In Riverisland Cold Storage, Inc., v. Fresno-Madera Prod. Credit Ass., S190581, the unanimous California Supreme Court recently overturned the widely criticized Pendergrass rule, thus restoring the full breadth of the fraud exception to the parol evidence rule. In 1935, the Court limited the fraud exception to the parole evidence rule – holding that evidence of a promise that was “directly at variance with the promise of the writing” was inadmissible.  (See, Pendergrass (1935) 4 Cal.2d 258, 263.)  This allowed defendants to demur to promissory fraud claims by citing the contract terms, or at least obtain summary judgment. This rule had put California in a minority of one, as it departed from the majority rule, the Restatement, and most treatises. Indeed, Riverisland concluded that Pendergrass is unsupported by the controlling statute (C.C.P. §1856), was contrary to then existing California law, has been widely criticized ever since (resulting in convoluted attempts to distinguish it), and can be used to shelter fraud (begging the question of how the Pendergrass rule managed to survive for nearly 80 years).

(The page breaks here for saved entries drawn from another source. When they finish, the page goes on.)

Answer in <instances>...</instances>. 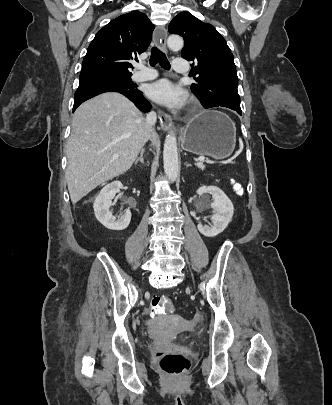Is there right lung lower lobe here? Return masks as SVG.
I'll use <instances>...</instances> for the list:
<instances>
[{
  "label": "right lung lower lobe",
  "instance_id": "obj_1",
  "mask_svg": "<svg viewBox=\"0 0 332 405\" xmlns=\"http://www.w3.org/2000/svg\"><path fill=\"white\" fill-rule=\"evenodd\" d=\"M104 92H119L125 95L141 111H149L151 108V104L143 97L142 92L137 89H127L113 84H96L76 90L73 112L84 101Z\"/></svg>",
  "mask_w": 332,
  "mask_h": 405
}]
</instances>
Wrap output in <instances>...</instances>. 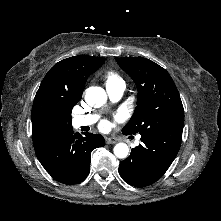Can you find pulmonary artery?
I'll list each match as a JSON object with an SVG mask.
<instances>
[{
	"label": "pulmonary artery",
	"mask_w": 221,
	"mask_h": 221,
	"mask_svg": "<svg viewBox=\"0 0 221 221\" xmlns=\"http://www.w3.org/2000/svg\"><path fill=\"white\" fill-rule=\"evenodd\" d=\"M106 90L109 95V98L115 102L122 97L125 90V85L124 83L109 85L106 86ZM97 119L98 116L94 114L78 115L74 117L73 123L76 127L88 126L94 124L97 121ZM137 139L139 140L140 137H138Z\"/></svg>",
	"instance_id": "e3ab8cb5"
}]
</instances>
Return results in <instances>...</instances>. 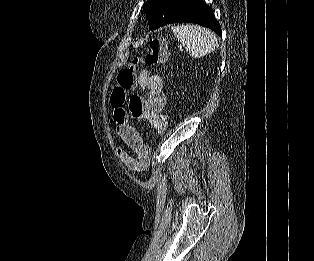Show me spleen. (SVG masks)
<instances>
[{
	"instance_id": "spleen-1",
	"label": "spleen",
	"mask_w": 314,
	"mask_h": 261,
	"mask_svg": "<svg viewBox=\"0 0 314 261\" xmlns=\"http://www.w3.org/2000/svg\"><path fill=\"white\" fill-rule=\"evenodd\" d=\"M179 42L193 58H201L215 51L218 40L210 30L197 25H177L171 28Z\"/></svg>"
}]
</instances>
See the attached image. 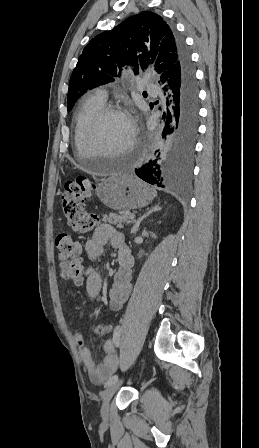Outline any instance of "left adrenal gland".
<instances>
[{
    "label": "left adrenal gland",
    "instance_id": "1",
    "mask_svg": "<svg viewBox=\"0 0 259 448\" xmlns=\"http://www.w3.org/2000/svg\"><path fill=\"white\" fill-rule=\"evenodd\" d=\"M158 210H161V208H159V206H155V208H152V210H149V212H147V214H144V216H141V218H139V220H137L136 224H134V228L132 230L133 234H136V232H138L139 226H140L142 220H144V218H147V216H149V214H152V212H158Z\"/></svg>",
    "mask_w": 259,
    "mask_h": 448
}]
</instances>
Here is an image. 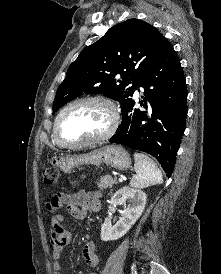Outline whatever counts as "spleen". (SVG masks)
Instances as JSON below:
<instances>
[{
    "mask_svg": "<svg viewBox=\"0 0 221 274\" xmlns=\"http://www.w3.org/2000/svg\"><path fill=\"white\" fill-rule=\"evenodd\" d=\"M134 169L136 174L130 181L131 187L143 189L163 181L162 173L155 162L147 155L134 153Z\"/></svg>",
    "mask_w": 221,
    "mask_h": 274,
    "instance_id": "3e777b00",
    "label": "spleen"
}]
</instances>
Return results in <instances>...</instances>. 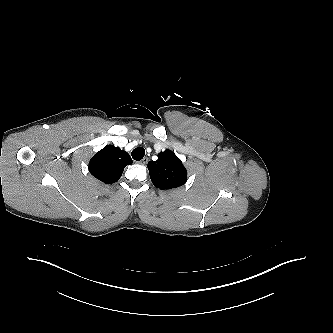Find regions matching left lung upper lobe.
I'll use <instances>...</instances> for the list:
<instances>
[{
	"label": "left lung upper lobe",
	"instance_id": "obj_1",
	"mask_svg": "<svg viewBox=\"0 0 333 333\" xmlns=\"http://www.w3.org/2000/svg\"><path fill=\"white\" fill-rule=\"evenodd\" d=\"M148 169L152 183L162 190L177 188L187 180V170L171 150L160 152L156 161L148 163Z\"/></svg>",
	"mask_w": 333,
	"mask_h": 333
}]
</instances>
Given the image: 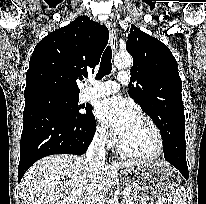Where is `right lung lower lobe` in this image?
<instances>
[{"label":"right lung lower lobe","instance_id":"1","mask_svg":"<svg viewBox=\"0 0 206 204\" xmlns=\"http://www.w3.org/2000/svg\"><path fill=\"white\" fill-rule=\"evenodd\" d=\"M23 119L18 182L34 162L45 156L84 154L96 129L93 115L74 120L46 107L24 110Z\"/></svg>","mask_w":206,"mask_h":204}]
</instances>
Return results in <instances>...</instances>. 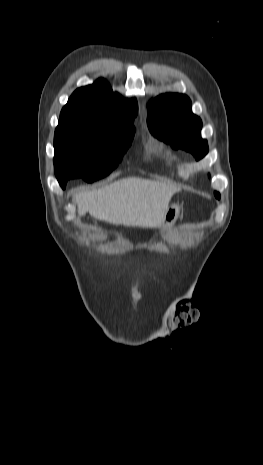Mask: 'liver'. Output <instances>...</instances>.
<instances>
[{
  "instance_id": "1",
  "label": "liver",
  "mask_w": 263,
  "mask_h": 465,
  "mask_svg": "<svg viewBox=\"0 0 263 465\" xmlns=\"http://www.w3.org/2000/svg\"><path fill=\"white\" fill-rule=\"evenodd\" d=\"M180 189L165 183L128 177L98 190L75 194L79 216L127 227H160L172 196Z\"/></svg>"
}]
</instances>
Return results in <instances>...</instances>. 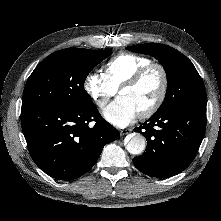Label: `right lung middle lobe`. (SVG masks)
<instances>
[{"label": "right lung middle lobe", "mask_w": 221, "mask_h": 221, "mask_svg": "<svg viewBox=\"0 0 221 221\" xmlns=\"http://www.w3.org/2000/svg\"><path fill=\"white\" fill-rule=\"evenodd\" d=\"M111 51L67 48L52 53L28 78L22 107L81 108L93 104L84 80Z\"/></svg>", "instance_id": "right-lung-middle-lobe-1"}]
</instances>
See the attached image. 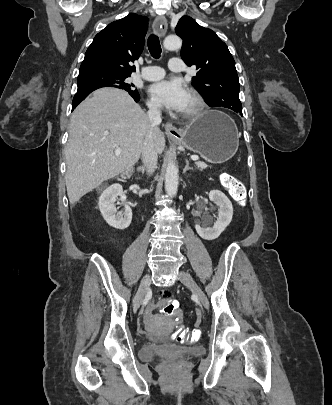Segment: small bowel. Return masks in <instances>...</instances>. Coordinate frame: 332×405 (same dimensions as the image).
I'll list each match as a JSON object with an SVG mask.
<instances>
[{
	"label": "small bowel",
	"instance_id": "small-bowel-1",
	"mask_svg": "<svg viewBox=\"0 0 332 405\" xmlns=\"http://www.w3.org/2000/svg\"><path fill=\"white\" fill-rule=\"evenodd\" d=\"M159 295L161 297H170L172 295V290L170 288H161L159 290ZM154 306H155L154 304H151L149 306V309H148L149 312L147 315L148 319H150V311L154 308ZM154 340H155L156 344H164L166 339H165L164 335H156Z\"/></svg>",
	"mask_w": 332,
	"mask_h": 405
}]
</instances>
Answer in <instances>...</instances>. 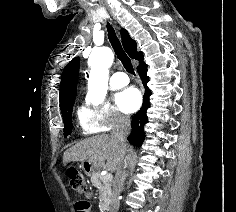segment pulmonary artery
<instances>
[{
    "mask_svg": "<svg viewBox=\"0 0 236 212\" xmlns=\"http://www.w3.org/2000/svg\"><path fill=\"white\" fill-rule=\"evenodd\" d=\"M128 83V76L124 72H117L111 77L109 85L111 89H119L124 87Z\"/></svg>",
    "mask_w": 236,
    "mask_h": 212,
    "instance_id": "pulmonary-artery-1",
    "label": "pulmonary artery"
}]
</instances>
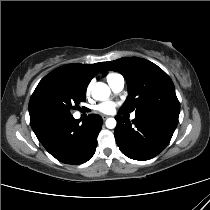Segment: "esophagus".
Instances as JSON below:
<instances>
[{
  "label": "esophagus",
  "mask_w": 210,
  "mask_h": 210,
  "mask_svg": "<svg viewBox=\"0 0 210 210\" xmlns=\"http://www.w3.org/2000/svg\"><path fill=\"white\" fill-rule=\"evenodd\" d=\"M109 116L108 115H102V119L106 120Z\"/></svg>",
  "instance_id": "esophagus-1"
}]
</instances>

While there has been some hand wringing by potential defendants over losing the Pendergrass rule, and it will certainly be more difficult to resolve promissory fraud claims by demurrer or summary judgment, all is not lost. Consider:

  1. California now follows the majority rule, so most of the country has already adapted to this holding.
  2. Plaintiffs still have to meet the more demanding pleadings requirements for any fraud claim, and Riverisland confirms that the intent element of promissory fraud entails more than proof of an unkept promise or mere failure of performance.
  3. In Rosenthal, 14 Cal.4th 394, the Court held that the negligent failure to read a contract precludes a finding that it is void for fraud, although the threshold for this showing might be lower for equitable relief.
  4. Promissory fraud requires justifiable reliance on the defendant’s oral misrepresentation, which ties back into plaintiff’s negligent failure to read the contract.

The Supreme Court in Riverisland refused to decide whether the borrowers justifiably relied on the lender’s oral promises not to execute on the promissory notes for at least a year, notwithstanding the contract terms allowing prompt execution, given the borrowers’ failure to read the contract. So, how to balance these considerations remains an open question. While procedures to fend off such claims are often already in place, California businesses should proactively tighten up their practices and procedures to lessen the potential exposure that Riverisland represents, rather than wait for the courts to address these issues. In particular, the parties should customarily document that no oral promises were relied on in entering into the agreement.  In addition to fending off claims based on an oral promise, such documentation will presumably support an argument that the plaintiff was negligent in failing to read the contract.